EXERCISE INSTRUCTIONS
Your response to the data below should hold nothing except the lines from the one containing "5 383 x 3 589" down to the one containing "Brass Wire Cylinder Brushes with Loop", reproduced exactly and without pictures.

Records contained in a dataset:
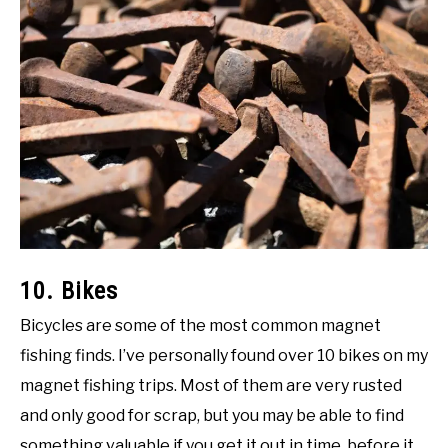
10. Bikes
Bicycles are some of the most common magnet
fishing finds. I’ve personally found over 10 bikes on my
magnet fishing trips. Most of them are very rusted
and only good for scrap, but you may be able to find
something valuable if you get it out in time, before it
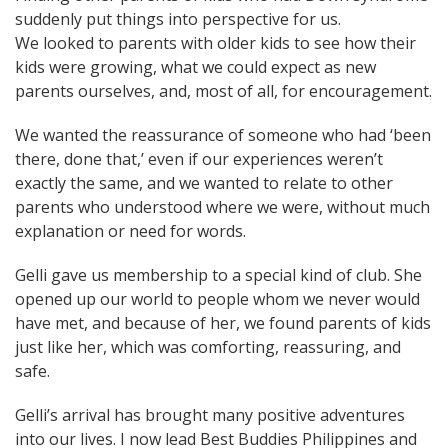
suddenly put things into perspective for us.
We looked to parents with older kids to see how their
kids were growing, what we could expect as new
parents ourselves, and, most of all, for encouragement.
We wanted the reassurance of someone who had ‘been
there, done that,’ even if our experiences weren’t
exactly the same, and we wanted to relate to other
parents who understood where we were, without much
explanation or need for words.
Gelli gave us membership to a special kind of club. She
opened up our world to people whom we never would
have met, and because of her, we found parents of kids
just like her, which was comforting, reassuring, and
safe.
Gelli’s arrival has brought many positive adventures
into our lives. I now lead
Best Buddies Philippines
and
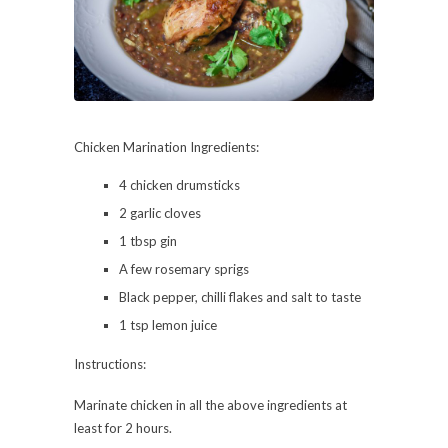
Chicken Marination Ingredients:
4 chicken drumsticks
2 garlic cloves
1 tbsp gin
A few rosemary sprigs
Black pepper, chilli flakes and salt to taste
1 tsp lemon juice
Instructions:
Marinate chicken in all the above ingredients at
least for 2 hours.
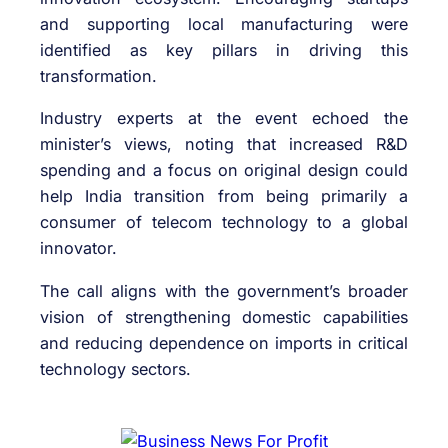
and supporting local manufacturing were
identified as key pillars in driving this
transformation.
Industry experts at the event echoed the
minister’s views, noting that increased R&D
spending and a focus on original design could
help India transition from being primarily a
consumer of telecom technology to a global
innovator.
The call aligns with the government’s broader
vision of strengthening domestic capabilities
and reducing dependence on imports in critical
technology sectors.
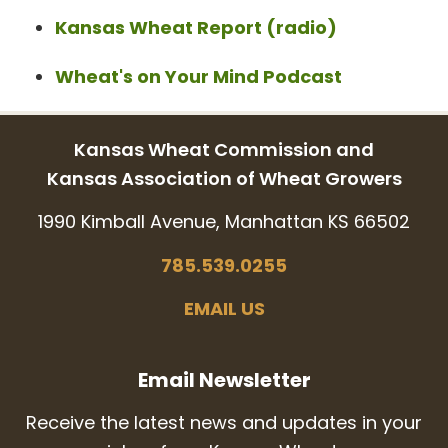
Kansas Wheat Report (radio)
Wheat's on Your Mind Podcast
Kansas Wheat Commission and
Kansas Association of Wheat Growers
1990 Kimball Avenue, Manhattan KS 66502
785.539.0255
EMAIL US
Email Newsletter
Receive the latest news and updates in your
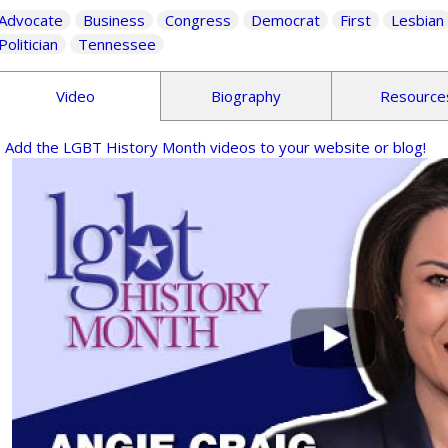
Advocate
Business
Congress
Democrat
First
Lesbian
Politician
Tennessee
Video
Biography
Resource
Add the LGBT History Month videos to your website or blog!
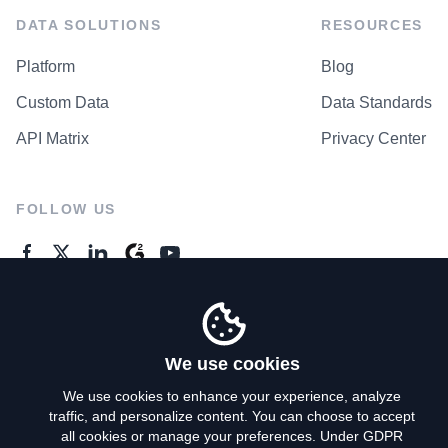
DATA SOLUTIONS
RESOURCES
Platform
Blog
Custom Data
Data Standards
API Matrix
Privacy Center
FOLLOW US
GENERAL ENQUIRES
Contact Us
We use cookies
We use cookies to enhance your experience, analyze
traffic, and personalize content. You can choose to accept
Privacy Policy
all cookies or manage your preferences. Under GDPR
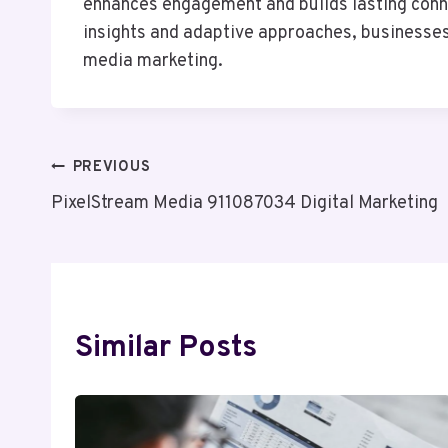
enhances engagement and builds lasting conne
insights and adaptive approaches, businesses
media marketing.
Post
PREVIOUS
PixelStream Media 911087034 Digital Marketing
Navigation
Similar Posts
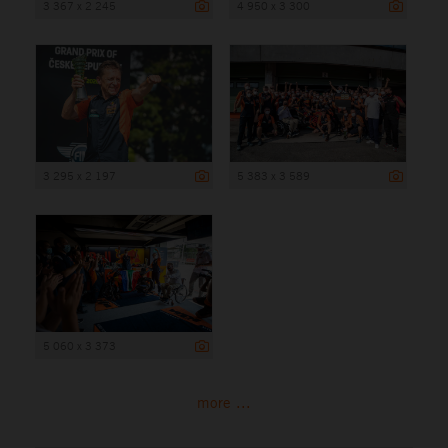
3 367 x 2 245
4 950 x 3 300
3 295 x 2 197
5 383 x 3 589
5 060 x 3 373
more ...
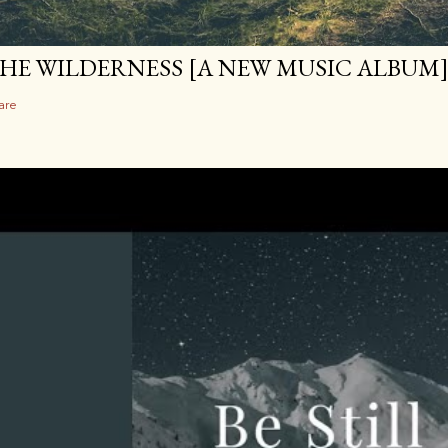
HE WILDERNESS [A NEW MUSIC ALBUM
are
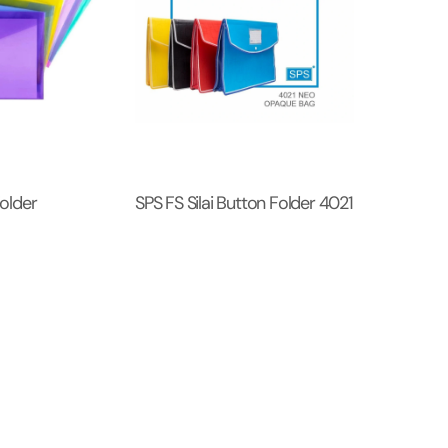
older
SPS FS Silai Button Folder 4021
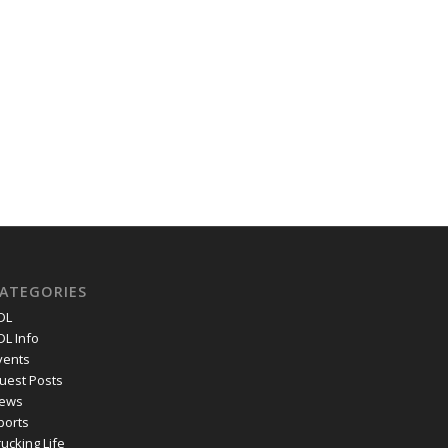
ATEGORIES
DL
DL Info
vents
uest Posts
ews
ports
rucking Life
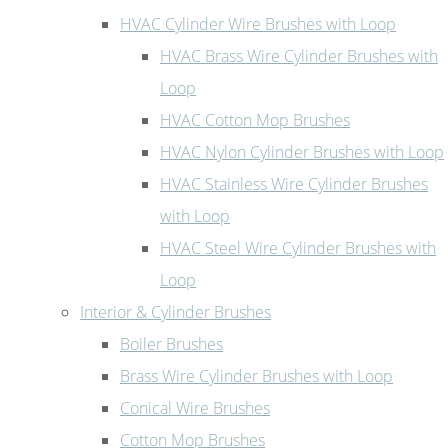
HVAC Cylinder Wire Brushes with Loop
HVAC Brass Wire Cylinder Brushes with
Loop
HVAC Cotton Mop Brushes
HVAC Nylon Cylinder Brushes with Loop
HVAC Stainless Wire Cylinder Brushes
with Loop
HVAC Steel Wire Cylinder Brushes with
Loop
Interior & Cylinder Brushes
Boiler Brushes
Brass Wire Cylinder Brushes with Loop
Conical Wire Brushes
Cotton Mop Brushes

RESPONSE BELOW
5 383 x 3 589
5 060 x 3 373
more ...
HE WILDERNESS [A NEW MUSIC ALBUM
are
older
SPS FS Silai Button Folder 4021
ATEGORIES
DL
DL Info
vents
uest Posts
ews
ports
rucking Life
HVAC Cylinder Wire Brushes with Loop
HVAC Brass Wire Cylinder Brushes with
Loop
HVAC Cotton Mop Brushes
HVAC Nylon Cylinder Brushes with Loop
HVAC Stainless Wire Cylinder Brushes
with Loop
HVAC Steel Wire Cylinder Brushes with
Loop
Interior & Cylinder Brushes
Boiler Brushes
Brass Wire Cylinder Brushes with Loop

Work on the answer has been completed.